IBM Sets Supercomputer Speed Record
T.Hobbes writes "IBM's BlueGene/L has set a new speed record at 36.01 TFlops, beating the Earth Simulator's 35.86 TFlops, according to internal IBM testing. 'This is notable because of the fixation everyone has had on the Earth Simulator,' said Dave Turek, I.B.M.'s vice president for the high-performance computing division. The AP story is here; the NY Times' story is here."
It's a sort of two layer system. The compute nodes (2 cpus per compute node) run a IBM proprietary, very small and simple, kernel. 64 compute nodes are managed by an i/o node running Linux.
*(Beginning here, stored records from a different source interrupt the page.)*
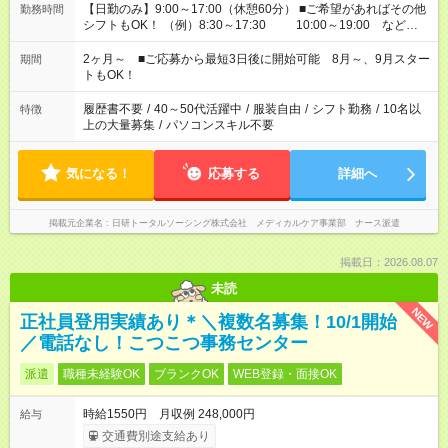
【日勤のみ】9:00～17:00（休憩60分） ■ご希望があればその他
勤務時間
シフトもOK！ （例）8:30～17:30 10:00～19:00 など
「家族とお休みを合わせたい」 「できれば残業はしたくない」
など、あなたのご希望に沿ったお仕事をご紹介します！ ※Wワ
2ヶ月～ ■ご応募から最短3日後に開始可能 8月～、9月スター
期間
ーク希望の方へ 今ご覧のお仕事で希望する勤務時間と、もう1つ
トもOK！
のお仕事の勤務時間。 合計で週40時間を超える場合は応募でき
ません
履歴書不要
/
40～50代活躍中
/
服装自由
/
シフト勤務
/
10名以
特徴
上の大量募集
/
パソコンスキル不要
気になる！
応募する
詳細へ
掲載元企業名
日研トータルソーシング株式会社 メディカルケア事業部 ナース派遣
掲載日：2026.08.07
未読
NEW
正社員登用実績あり＊＼複数名募集！10/1開始
／電話なし！こつこつ事務センター
派遣
職種未経験OK
ブランクOK
WEB登録・面接OK
時給1550円 月収例 248,000円
給与
交通費別途支給あり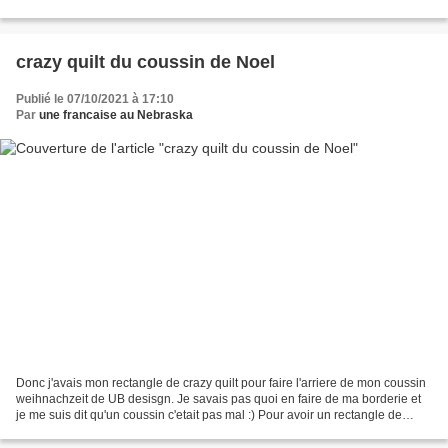
d'esperer que je ne perde pas...
crazy quilt du coussin de Noel
Publié le 07/10/2021 à 17:10
Par
une francaise au Nebraska
Donc j'avais mon rectangle de crazy quilt pour faire l'arriere de mon coussin
weihnachzeit de UB desisgn. Je savais pas quoi en faire de ma borderie et
je me suis dit qu'un coussin c'etait pas mal :) Pour avoir un rectangle de
broderie, j'ai effiloche...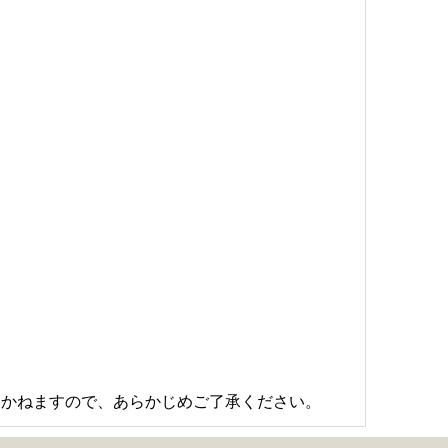
しかねますので、あらかじめご了承ください。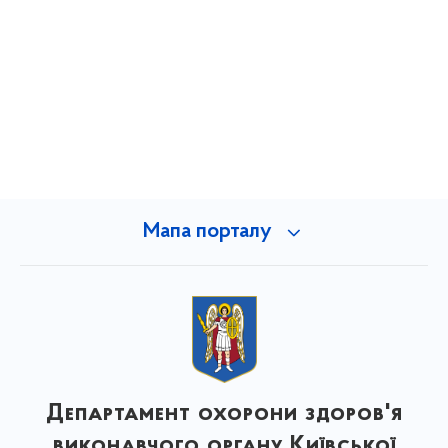
Мапа порталу
Департамент охорони здоров'я
виконавчого органу Київської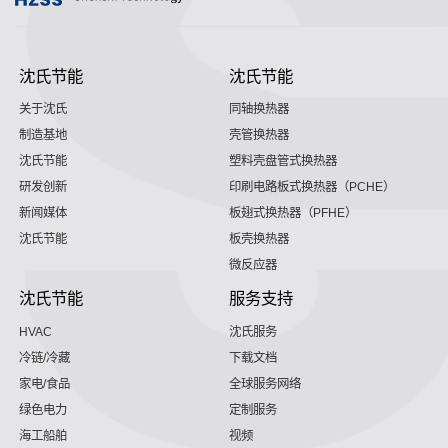
沈氏节能
沈氏节能
关于沈氏
同轴换热器
制造基地
壳管换热器
沈氏节能
塑料壳盘管式换热器
研发创新
印刷电路板式换热器（PCHE）
新闻媒体
板翅式换热器（PFHE）
沈氏节能
板壳换热器
微反应器
沈氏节能
服务支持
HVAC
沈氏服务
冷链/冷藏
下载文档
家电/食品
全球服务网络
绿色电力
定制服务
海工船舶
视频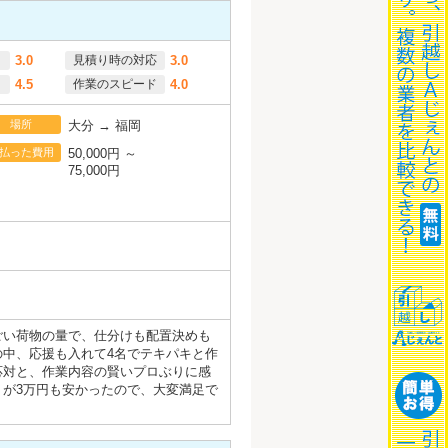
3.0
見積り時の対応
3.0
4.5
作業のスピード
4.0
場所
大分 → 福岡
払った費用
50,000円 ～
75,000円
ごい荷物の量で、仕分けも配置決めも
中、応援も入れて4名でテキパキと作
応対と、作業内容の賢いプロぶりに感
が3万円も安かったので、大変満足で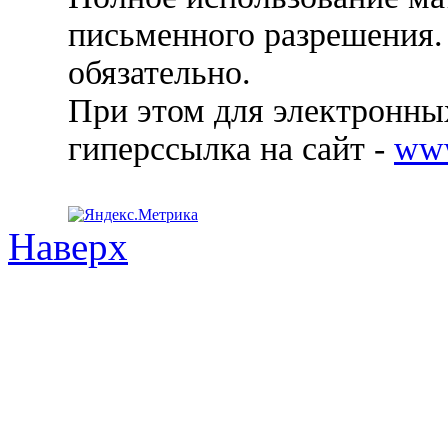
письменного разрешения.
обязательно.
При этом для электронных
гиперссылка на сайт -
ww
Наверх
A quick Google search has netted the following: OS - Linux, HPK (High Performance Kernel) Complilers - Fortran95, C99, C++ Math Library - a subset of ESSL If you would like to read the article, it can be found at http://www.llnl.gov/asci/platforms/bluegene/talks/ gupta.pdf
Here's a bit more: each node has 2 cpus and 4 fpus, custom non-preemptive kernel
application program has full control of all timing issues kernel and application share same address space
kernel is memory protected
kernel provides: program load / start / debug / termination file access all via message passing to IO nodes
I could go on and on but it's all on Blue Gene's site http://www.research.ibm.com/bluegene/index.html
I can't resist adding that GCC won't use the second FPU on each die...
Nothing in the world is more dangerous than sincere ignorance and conscientious stupidity.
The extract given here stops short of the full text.